Problem details:
The listing below must be repeated word for word, with its images excluded.

Records to use:

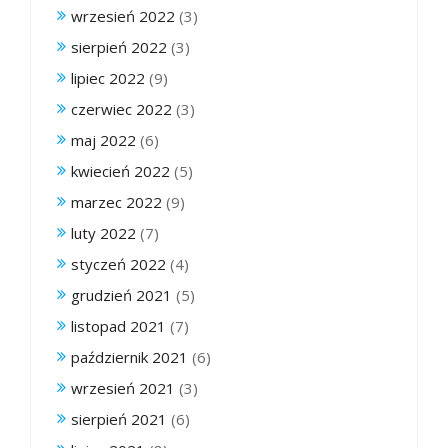
wrzesień 2022
(3)
sierpień 2022
(3)
lipiec 2022
(9)
czerwiec 2022
(3)
maj 2022
(6)
kwiecień 2022
(5)
marzec 2022
(9)
luty 2022
(7)
styczeń 2022
(4)
grudzień 2021
(5)
listopad 2021
(7)
październik 2021
(6)
wrzesień 2021
(3)
sierpień 2021
(6)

Solution:
wrzesień 2022
(3)
sierpień 2022
(3)
lipiec 2022
(9)
czerwiec 2022
(3)
maj 2022
(6)
kwiecień 2022
(5)
marzec 2022
(9)
luty 2022
(7)
styczeń 2022
(4)
grudzień 2021
(5)
listopad 2021
(7)
październik 2021
(6)
wrzesień 2021
(3)
sierpień 2021
(6)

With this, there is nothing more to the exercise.